(WHAT IS BEING ASKED): Where the listing below has a line with "para agilizar a", write out exactly that line and every line after it, stopping after the line with "As imagens e".

(SOURCE MATERIAL):

________

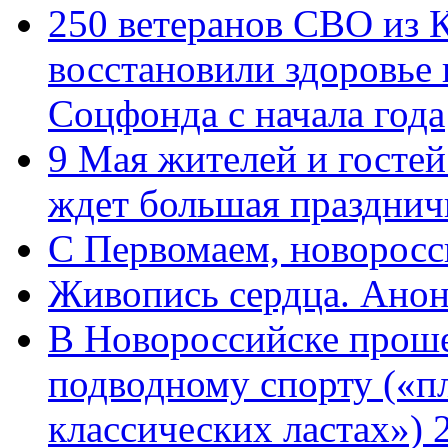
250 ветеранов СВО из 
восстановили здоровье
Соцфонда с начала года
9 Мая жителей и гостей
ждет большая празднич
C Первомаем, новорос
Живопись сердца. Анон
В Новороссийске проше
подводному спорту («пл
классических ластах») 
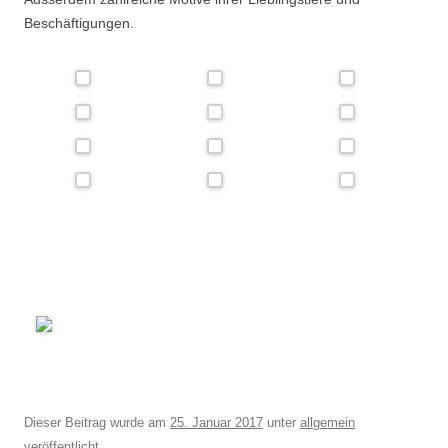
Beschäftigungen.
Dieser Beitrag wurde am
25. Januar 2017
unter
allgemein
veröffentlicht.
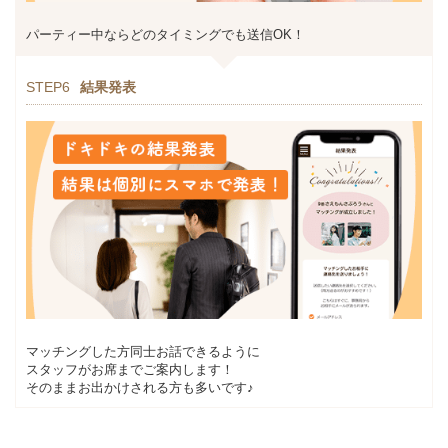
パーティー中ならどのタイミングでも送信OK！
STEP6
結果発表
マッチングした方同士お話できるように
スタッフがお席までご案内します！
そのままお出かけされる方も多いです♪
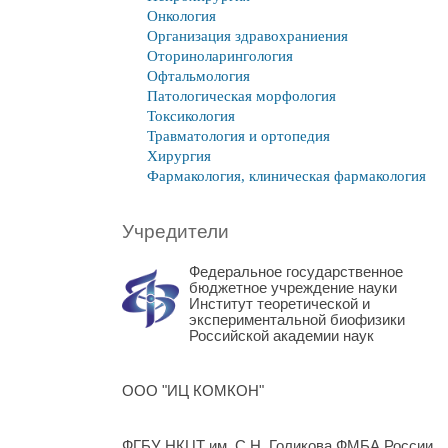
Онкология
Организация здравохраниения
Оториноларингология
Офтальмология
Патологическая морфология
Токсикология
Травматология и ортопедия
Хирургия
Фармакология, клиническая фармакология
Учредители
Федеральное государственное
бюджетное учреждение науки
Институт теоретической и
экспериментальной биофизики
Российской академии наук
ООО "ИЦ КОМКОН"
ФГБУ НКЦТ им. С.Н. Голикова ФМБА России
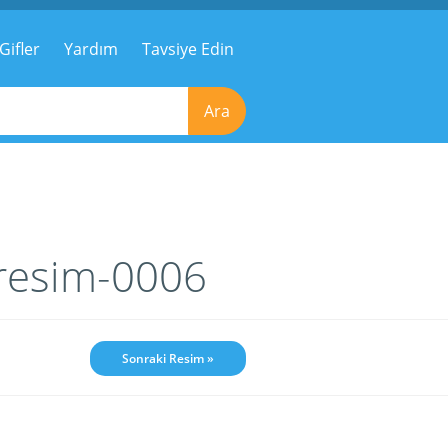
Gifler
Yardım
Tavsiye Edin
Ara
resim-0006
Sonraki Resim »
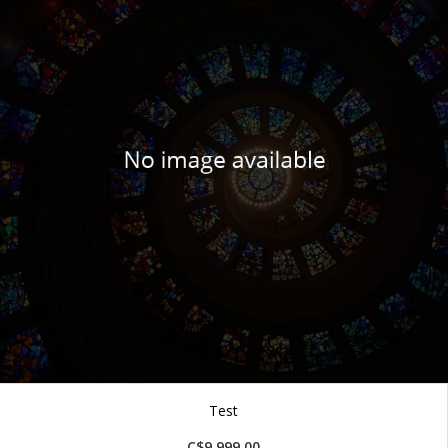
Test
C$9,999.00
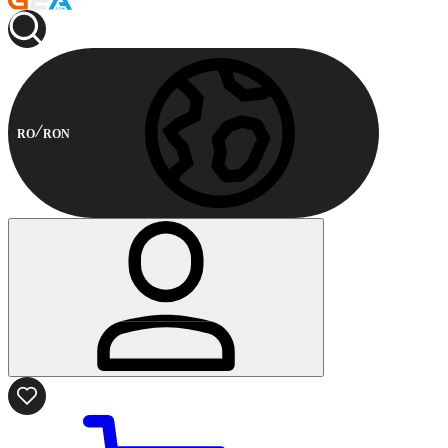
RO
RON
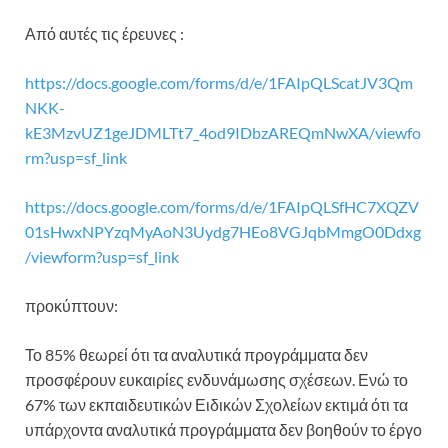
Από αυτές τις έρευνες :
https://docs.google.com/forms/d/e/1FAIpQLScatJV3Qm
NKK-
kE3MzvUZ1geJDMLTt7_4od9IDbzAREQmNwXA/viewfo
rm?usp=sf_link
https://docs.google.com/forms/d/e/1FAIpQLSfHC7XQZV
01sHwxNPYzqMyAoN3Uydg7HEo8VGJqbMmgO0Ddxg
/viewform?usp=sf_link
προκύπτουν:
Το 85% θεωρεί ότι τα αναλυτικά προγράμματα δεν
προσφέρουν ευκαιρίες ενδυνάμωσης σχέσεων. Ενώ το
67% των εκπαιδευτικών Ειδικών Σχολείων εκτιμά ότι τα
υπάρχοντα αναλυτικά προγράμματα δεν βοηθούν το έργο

________

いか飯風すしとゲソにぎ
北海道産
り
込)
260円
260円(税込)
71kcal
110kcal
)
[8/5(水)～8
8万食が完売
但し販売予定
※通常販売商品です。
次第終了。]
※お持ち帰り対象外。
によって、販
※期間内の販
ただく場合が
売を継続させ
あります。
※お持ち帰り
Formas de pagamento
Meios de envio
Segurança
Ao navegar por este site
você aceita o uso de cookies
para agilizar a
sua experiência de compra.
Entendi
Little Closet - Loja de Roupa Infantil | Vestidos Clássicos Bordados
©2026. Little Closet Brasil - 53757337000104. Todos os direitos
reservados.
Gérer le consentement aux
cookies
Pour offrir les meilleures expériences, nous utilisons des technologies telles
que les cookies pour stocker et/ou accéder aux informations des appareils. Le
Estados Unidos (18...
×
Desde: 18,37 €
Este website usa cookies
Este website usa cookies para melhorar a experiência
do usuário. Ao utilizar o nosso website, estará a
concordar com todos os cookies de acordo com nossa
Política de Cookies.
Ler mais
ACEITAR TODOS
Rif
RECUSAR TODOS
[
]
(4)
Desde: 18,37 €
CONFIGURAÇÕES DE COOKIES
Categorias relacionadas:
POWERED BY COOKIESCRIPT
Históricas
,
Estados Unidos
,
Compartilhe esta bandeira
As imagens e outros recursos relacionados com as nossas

________

(EXERCISE OUTPUT):
para agilizar a
sua experiência de compra.
Entendi
Little Closet - Loja de Roupa Infantil | Vestidos Clássicos Bordados
©2026. Little Closet Brasil - 53757337000104. Todos os direitos
reservados.
Gérer le consentement aux
cookies
Pour offrir les meilleures expériences, nous utilisons des technologies telles
que les cookies pour stocker et/ou accéder aux informations des appareils. Le
Estados Unidos (18...
×
Desde: 18,37 €
Este website usa cookies
Este website usa cookies para melhorar a experiência
do usuário. Ao utilizar o nosso website, estará a
concordar com todos os cookies de acordo com nossa
Política de Cookies.
Ler mais
ACEITAR TODOS
Rif
RECUSAR TODOS
[
]
(4)
Desde: 18,37 €
CONFIGURAÇÕES DE COOKIES
Categorias relacionadas:
POWERED BY COOKIESCRIPT
Históricas
,
Estados Unidos
,
Compartilhe esta bandeira
As imagens e outros recursos relacionados com as nossas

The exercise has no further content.